Click Cancel to opt out of this scan.
(Optional.) If you want to scan for other hosts and services, click OK.
Click Next after the scan ends.
The wizard opens the next page in the setup process, Log Management.
Log Management
On the Log Management page are syslog port numbers. (These ports are the same for all USM Anywhere Sensors.)
USM Anywhere collects third-party device, system, and application data through syslog over UDP on port 514 and over TCP on ports 601 or 602 by default. It collects Transport Layer Security (TLS)-encrypted data through TCP on ports 6514 or 6515 by default. These ports support the RFC 3164 and RFC 5424 formats. To configure any third-party devices to send data to USM Anywhere, you must provide the IP address and the port number of your USM Anywhere Sensor.
To enable log collection and configure your log management
- Make sure that you have granted the necessary permissions for your OS to allow USM Anywhere to access its logs. You can also integrate a wide variety of data sources to send log data over syslog to the USM Anywhere Sensor.
To learn how to configure your operating systems and supported third-party devices to forward syslog log data, see the following related topics:
The Syslog Server Sensor App: Log collection (UDP, TCP, and TLS-encrypted TCP) from rsyslog
Collecting Linux System Logs: Log collection from a Linux system
Collecting Windows System Logs: Log collection from a Windows system
Go to the specific AlienApp in USM Anywhere for instructions about syslog forwarding
Note: Because the log scan can take some time, you might not see all of the automatically discovered log sources immediately after deploying the first USM Anywhere Sensor.
- When you have finished the log collection setup and integrated any needed plugins, verify that the data transfer is occurring.
- Click Next when this step is complete.
OTX
AT&T Alien Labs™ Open Threat Exchange® (OTX™) is an open information-sharing and analysis network providing users with the ability to collaborate, research, and receive alerts on emerging threats and indicators of compromise (IoCs) such as IP addresses, file hashes, and domains.
You must have an OTX account to receive alerts based on threats identified in OTX. This account is separate from your USM Anywhere account.

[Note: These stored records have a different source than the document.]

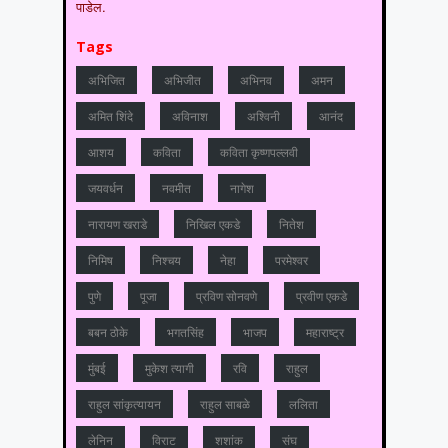
पाडेल.
Tags
अभिजित
अभिजीत
अभिनव
अमन
अमित शिंदे
अविनाश
अश्विनी
आनंद
आशय
कविता
कविता कृष्णपल्लवी
जयवर्धन
नवमीत
नागेश
नारायण खराडे
निखिल एकडे
नितेश
निमिष
निश्चय
नेहा
परमेश्वर
पुणे
पूजा
प्रविण सोनवणे
प्रवीण एकडे
बबन ठोके
भगतसिंह
भाजप
महाराष्‍ट्र
मुंबई
मुकेश त्‍यागी
रवि
राहुल
राहुल सांकृत्यायन
राहुल साबळे
ललिता
लेनिन
विराट
शशांक
संघ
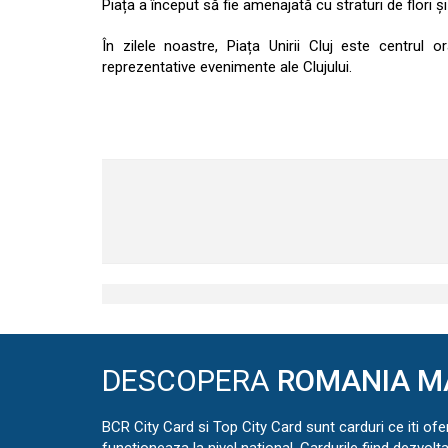
Piața a început să fie amenajată cu straturi de flori 
În zilele noastre, Piața Unirii Cluj este centrul 
reprezentative evenimente ale Clujului.
DESCOPERA
ROMANIA M
BCR City Card si Top City Card sunt carduri ce iti ofe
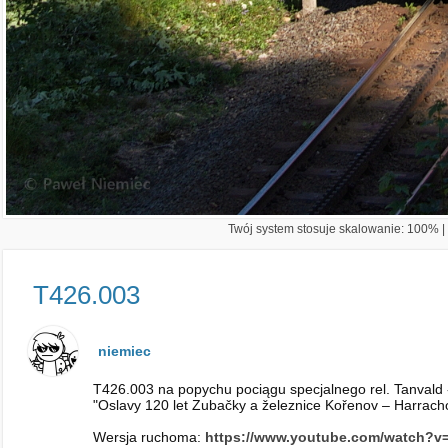
Twój system stosuje skalowanie: 100% | 
T426.003
niemiec
T426.003 na popychu pociągu specjalnego rel. Tanvald -
"Oslavy 120 let Zubačky a železnice Kořenov – Harrach
Wersja ruchoma:
https://www.youtube.com/watch?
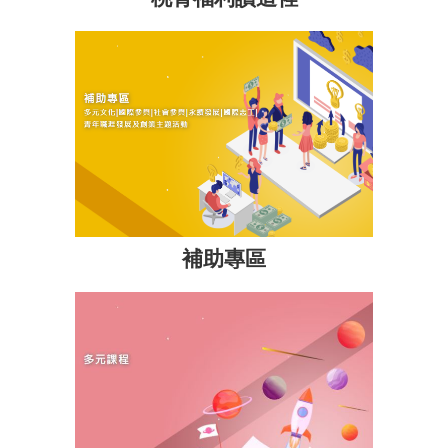
網
站
安
全
政
策
政
府
網
補助專區
站
資
料
開
放
宣
告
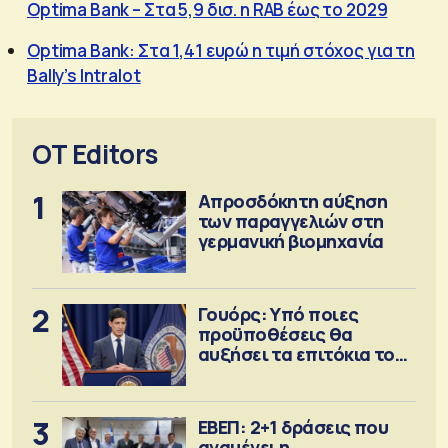
Optima Bank – Στα 5,9 δισ. η RAB έως το 2029
Optima Bank: Στα 1,41 ευρώ η τιμή στόχος για τη
Bally’s Intralot
OT Editors
1
Απροσδόκητη αύξηση
των παραγγελιών στη
γερμανική βιομηχανία
2
Γουόρς: Υπό ποιες
προϋποθέσεις θα
αυξήσει τα επιτόκια τον
Σεπτέμβριο
3
ΕΒΕΠ: 2+1 δράσεις που
αναμένει η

Go to The World’s First Truly Open Threat Intelligence Community to create an OTX account.
Note: If you do not already have an OTX account, click the Sign up link. This opens another browser tab or window that displays the OTX signup page. After you confirm your email address, you can log in to OTX and retrieve the unique API key for your account.

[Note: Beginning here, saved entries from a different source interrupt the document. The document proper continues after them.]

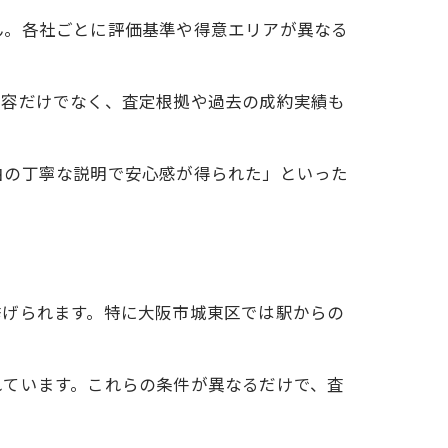
ん。各社ごとに評価基準や得意エリアが異なる
内容だけでなく、査定根拠や過去の成約実績も
由の丁寧な説明で安心感が得られた」といった
挙げられます。特に大阪市城東区では駅からの
れています。これらの条件が異なるだけで、査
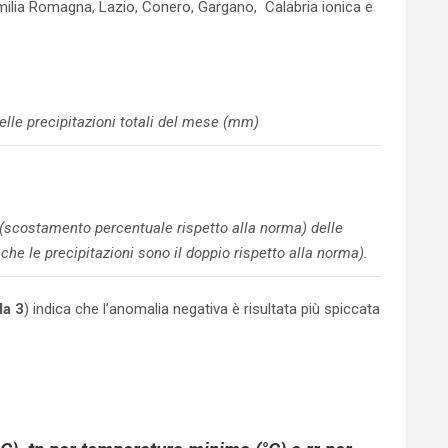
Emilia Romagna, Lazio, Conero, Gargano, Calabria ionica e
lle precipitazioni totali del mese (mm)
(scostamento percentuale rispetto alla norma) delle
che le precipitazioni sono il doppio rispetto alla norma).
la 3
) indica che l’anomalia negativa è risultata più spiccata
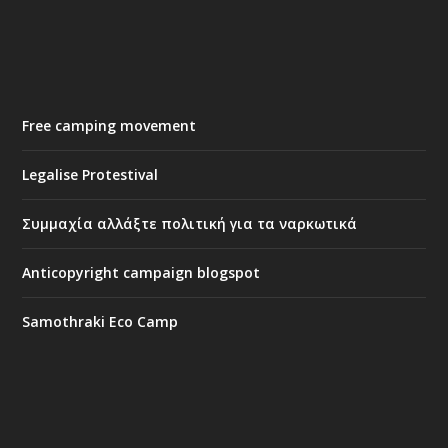
Free camping movement
Legalise Protestival
Συμμαχία αλλάξτε πολιτική για τα ναρκωτικά
Anticopyright campaign blogspot
Samothraki Eco Camp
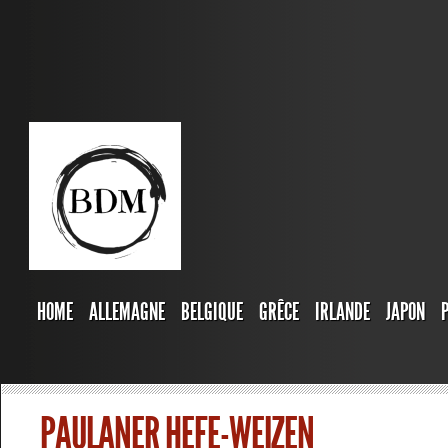
HOME
ALLEMAGNE
BELGIQUE
GRÊCE
IRLANDE
JAPON
PAULANER HEFE-WEIZEN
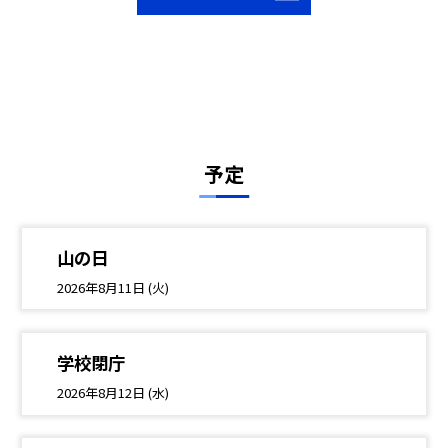
予定
山の日
2026年8月11日 (火)
学校閉庁
2026年8月12日 (水)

See Open Threat Exchange® and USM Anywhere for more information about OTX integration in USM Anywhere.
To enable USM Anywhere to evaluate event data against the latest OTX intelligence
- Log in to OTX and open the API page (https://otx.alienvault.com/api).
In the DirectConnect API Usage pane, click the 
icon to copy your unique OTX connection key.
Return to the Open Threat Exchange (OTX) page of the USM Anywhere Sensor Setup Wizard and paste the value in the OTX Key text box.
Click Validate OTX Subscription Key.
With a successful validation of the key, the status at the top of the page changes to "Valid OTX key".
- Click Next when this task is complete.
Setup Complete
The Congratulations page summarizes the status of your configuration.
Click Start Using USM Anywhere, which takes you to the Overview dashboard.